Однообразны и приемы построения стихотворений. Устойчиво обращение к образу поющей за пряжей при свете лучины крестьянки, характерному для русской поэзии первой трети XIX в. (ср. у Пушкина: «В избушке распевая, дева Прядет, и, зимних друг ночей, Трещит лучинка перед ней»).[490] В 40-е гг. это уже не условно романтические (в смысле содержания образа) «избушка» и «дева»; «жена молодая» у Губера и Пальма гораздо ближе будущим некрасовским крестьянкам. Однако поэтический язык, стилистическое оформление образа еще очень близки традиции романтического фольклоризма, имеющей в своем распоряжении определенный и довольно ограниченный набор выразительных средств. Оттого так похожи крестьянки, скажем, в стихотворениях Губера и Пальма:

«У люльки» Э. И. Губера

В хате тихо; треща, догорая,

Еле светит лучинка…

Что ты плачешь, жена молодая,

На реснице слезинка?

Али больно тебе, что Ванюху

Барин отдал в солдаты,

Что кормить и себя, и старуху,

Сиротинка, должна ты?

Что? на люльку ты смотришь уныло,

Что? глядишь на мальчишку?

Хорошо при отце ему было:

Как любил он сынишку![491]

«Русские картины» А. И. Пальма

Зимней ночью в избушке лучина горит,

Да жена молодая за пряжей сидит;

Запоет ли она — словно плачет о чем…

И вдруг смолкнет, сидит, подпершись кулаком…

О чем ты грустишь? Али старший сынок

Твой на службу пошел, аль работа трудна,

Али мачеха зла, аль изба холодна?…

…И тихо опять

Запоет она; слов невозможно понять,

Только тянутся звуки. — И даст она волю слезам

И глаза поведет в уголок к образам…[492]

Такой же характер носило и первое обращение к народной песне Некрасова. Его «Огородник» по форме еще очень литературен, явно стилизован под «декоративную» народность, вызывающую в памяти не подлинно народную песню, а опыты, скажем, Дельвига или Цыганова (таков же характер фольклоризма и в «Тройке», 1846). Возможно, именно поэтому глубокий социальный смысл «Огородника», резко отличающий его от произведений названных авторов, не был столь очевиден, как в другом стихотворении Некрасова этого времени — «В дороге» (1845).

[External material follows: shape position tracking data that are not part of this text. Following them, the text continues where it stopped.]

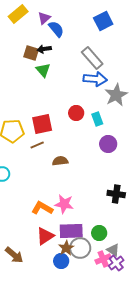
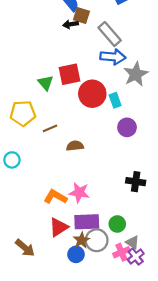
black arrow: (44, 49) -> (71, 24), moved
brown square: (31, 53) -> (81, 16), moved
green triangle: (43, 70) -> (46, 83), moved
red circle: (76, 113) -> (92, 94), size x1.6
red square: (42, 124) -> (69, 74), moved

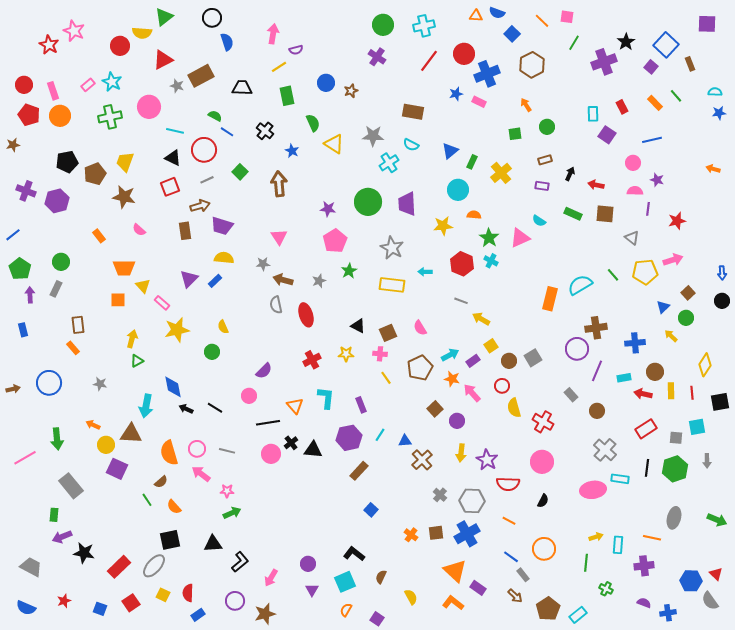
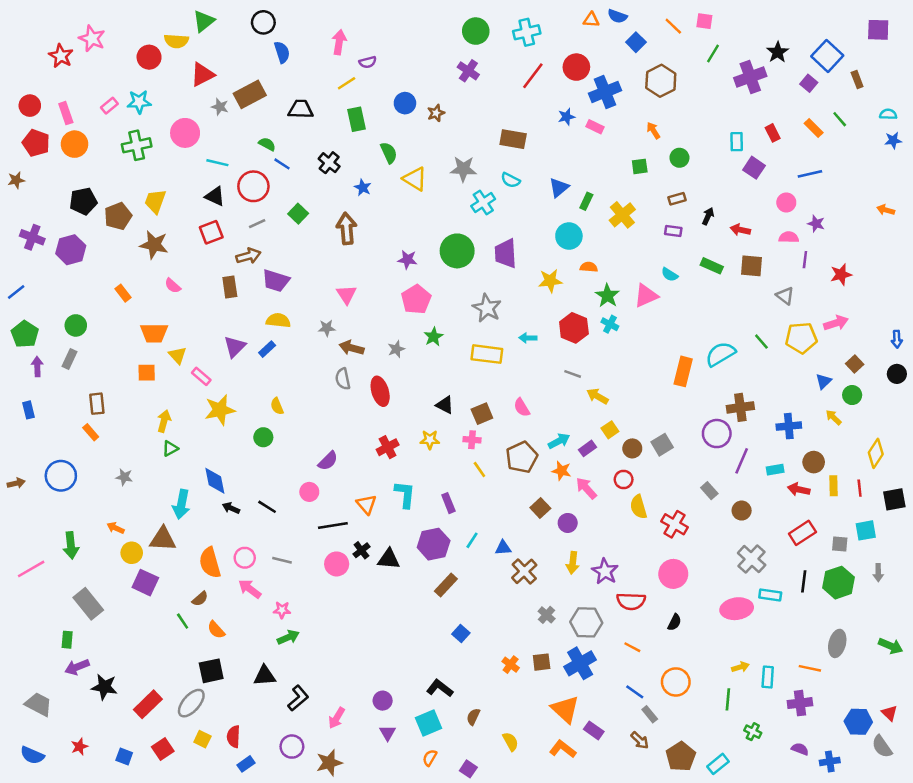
cyan star: (112, 82) -> (139, 102), turned -30

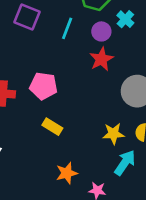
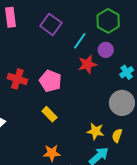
cyan cross: (125, 19) -> (127, 72), moved
red star: (101, 59) -> (87, 64), moved

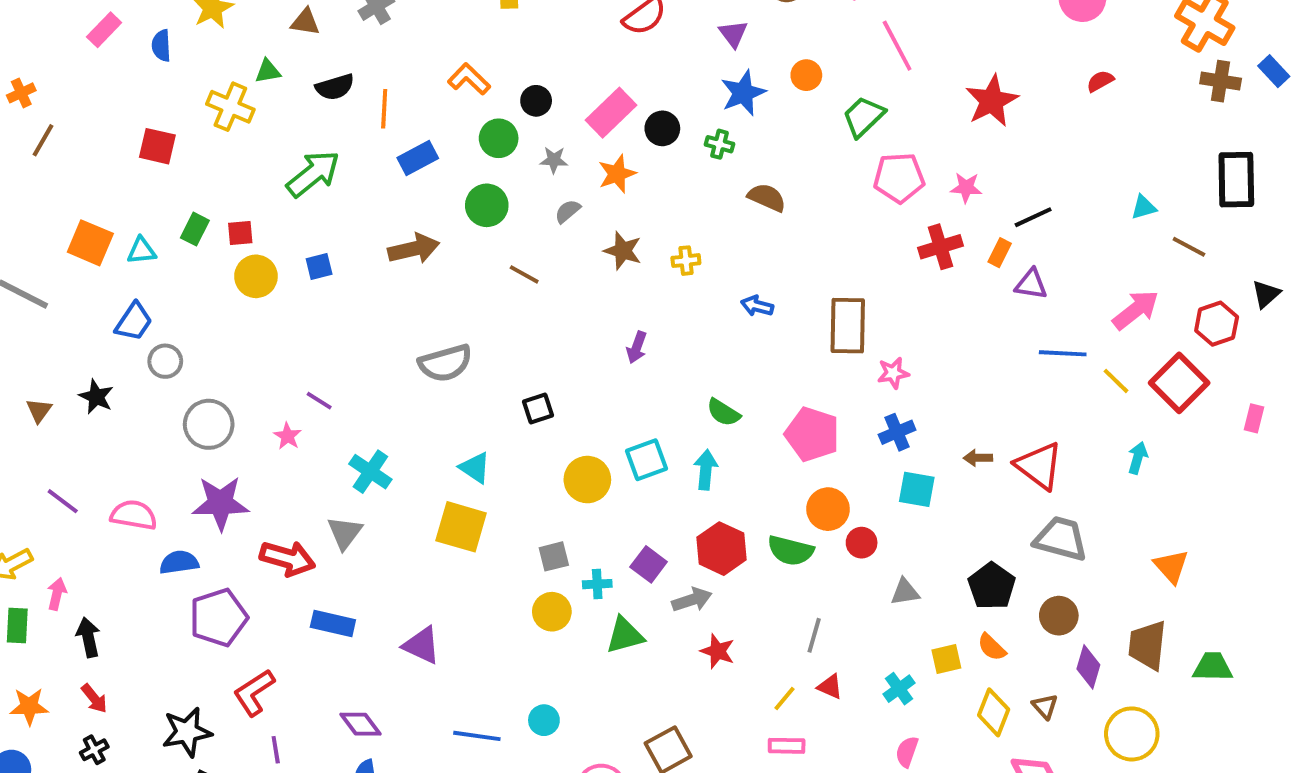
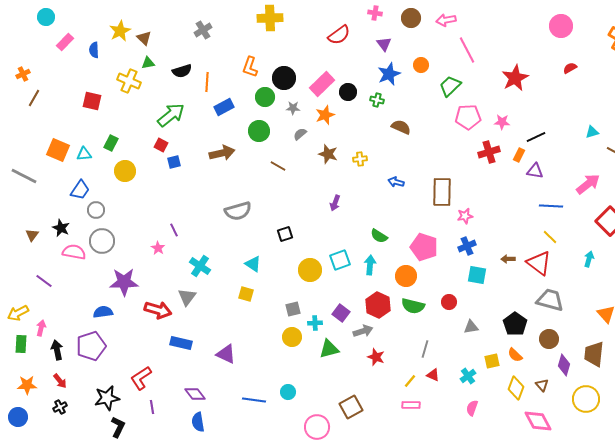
brown triangle: (305, 22) -> (144, 38), moved, turned 35
orange L-shape: (469, 79) -> (250, 67), turned -115
black circle: (536, 101) -> (284, 78), size x1.5
red square: (240, 233) -> (161, 145), moved, turned 32
yellow circle: (256, 276) -> (125, 171), moved
yellow line: (1116, 381) -> (550, 237), moved
purple line: (319, 401) -> (174, 230), turned 32
gray circle: (209, 424) -> (102, 241), moved
orange circle: (828, 509) -> (406, 276), moved
pink semicircle: (134, 515) -> (74, 252), moved
yellow square: (461, 527) -> (246, 294), size x0.6
purple pentagon: (219, 618) -> (91, 346), moved

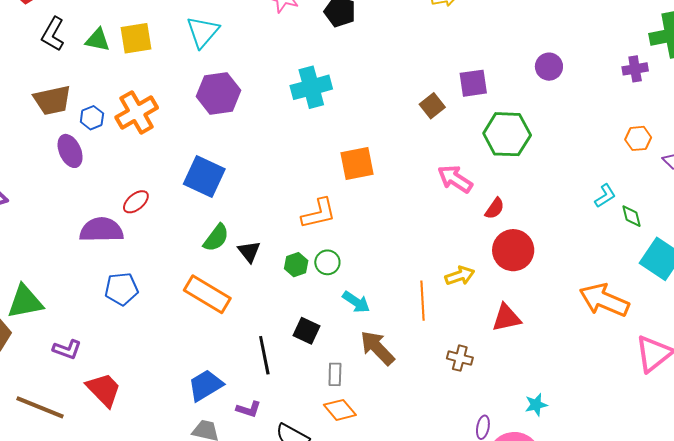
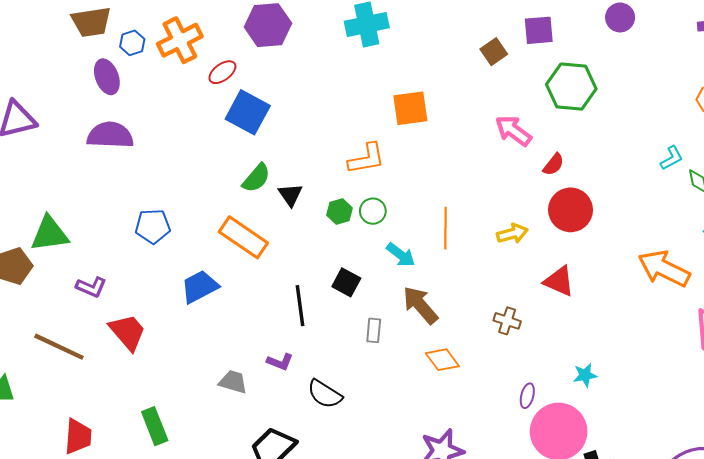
red ellipse: (136, 202) -> (222, 72), moved
purple semicircle: (101, 230) -> (110, 135), moved
orange line: (423, 301) -> (445, 228), moved
red triangle: (506, 318) -> (559, 281), turned 32
blue trapezoid: (205, 385) -> (200, 287), moved
orange diamond: (340, 410) -> (442, 360), moved

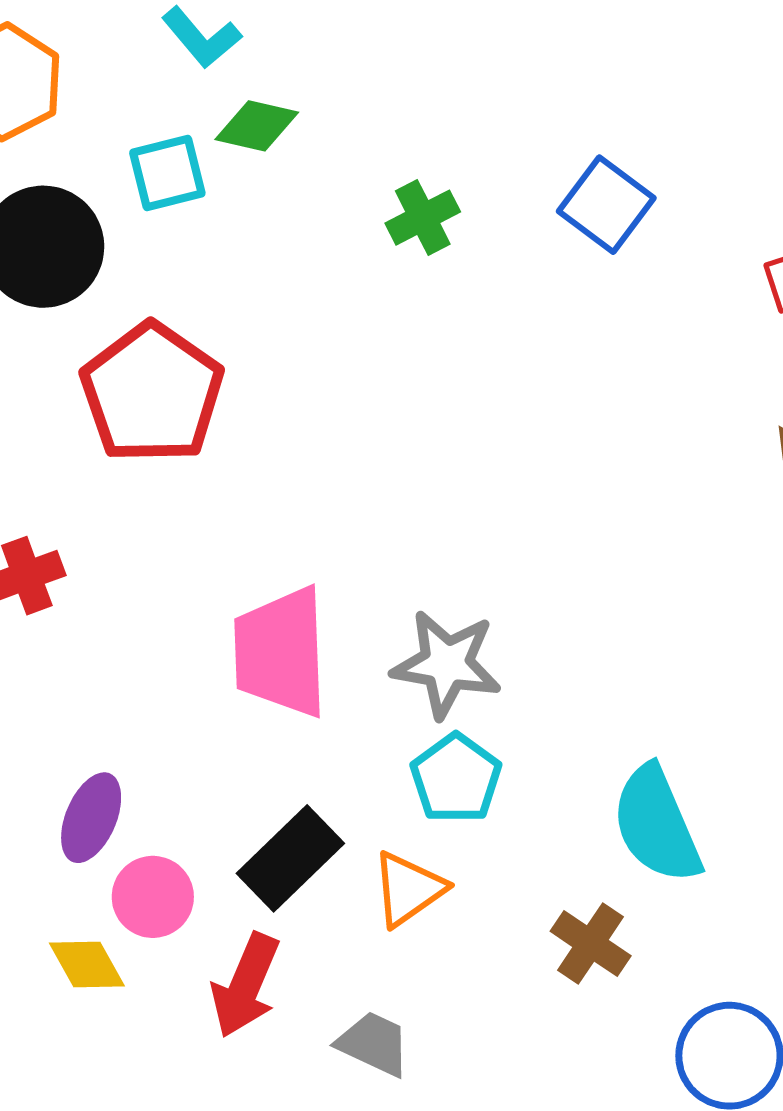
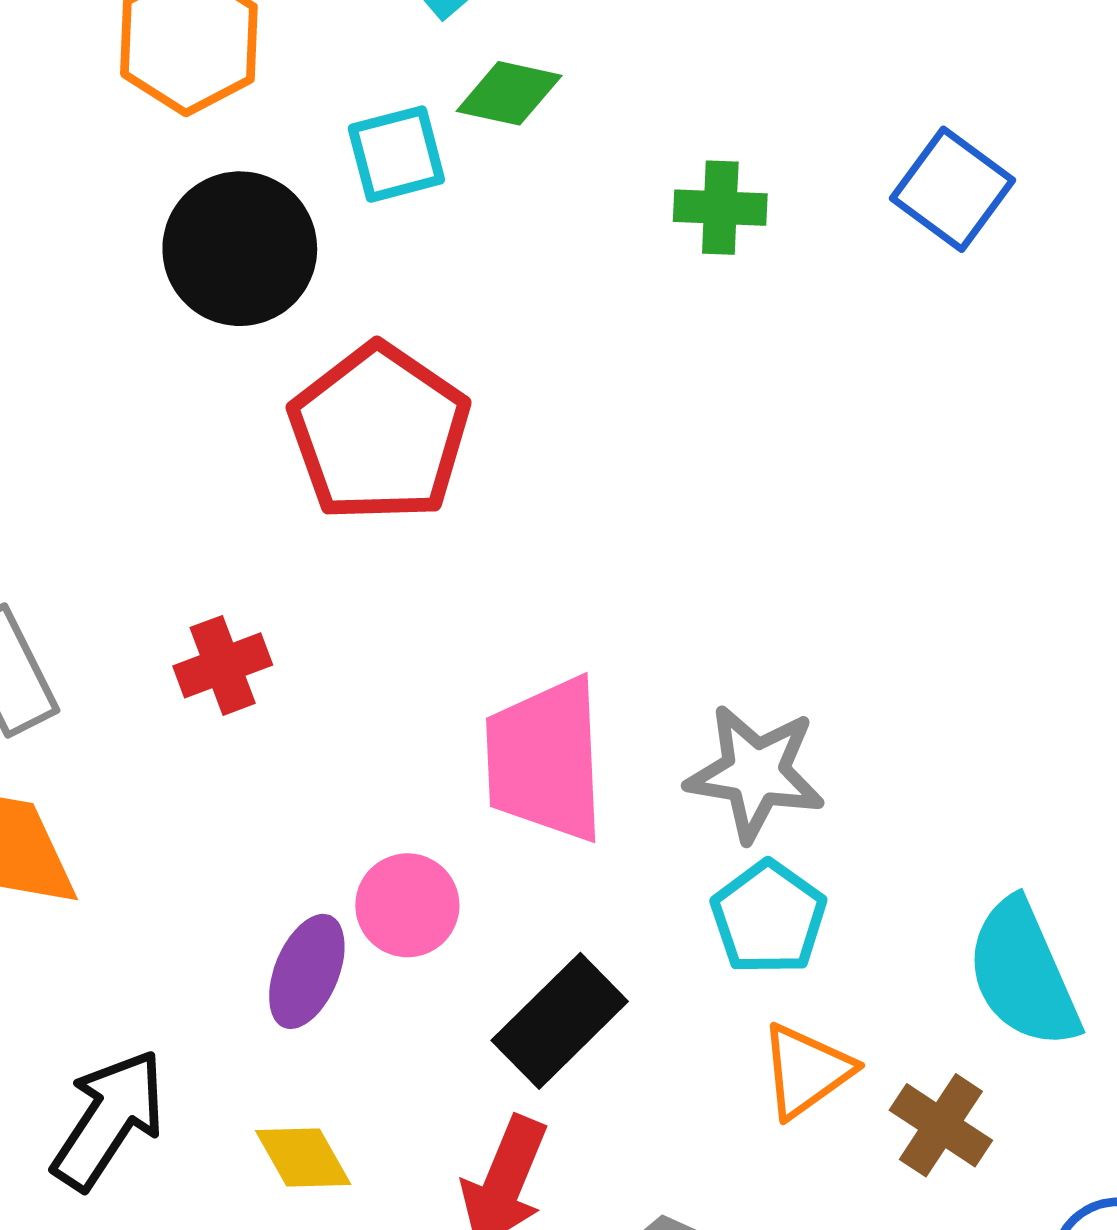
green cross: (423, 218) -> (720, 208), turned 30
orange triangle: (408, 889) -> (806, 1071), moved
pink circle: (153, 897) -> (407, 905), moved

В нем Некрасов делает первую попытку воспроизвести народную речь — не отдельные вкрапления крестьянской лексики и стилистических оборотов, как это было у упомянутых выше Губера или Пальма, а как единую целостную систему, отразившую строй народного мышления. Здесь Некрасов опять использует завоевания прозы 1840-х гг., переносит в поэзию наиболее распространенный в прозаических жанрах метод создания социально окрашенного образа героя — обращение к его речевой характеристике. Стихотворение сразу было замечено и необычайно высоко оценено современниками. «Это — не стишки к деве и луне, — писал Белинский, — в них много умного, дельного и современного» (9, 573). Это было начало принципиально новой поэзии, начало «некрасовского» направления в искусстве, символизирующего собой высшие достижения русской реалистической лирики 1850–1870-х гг.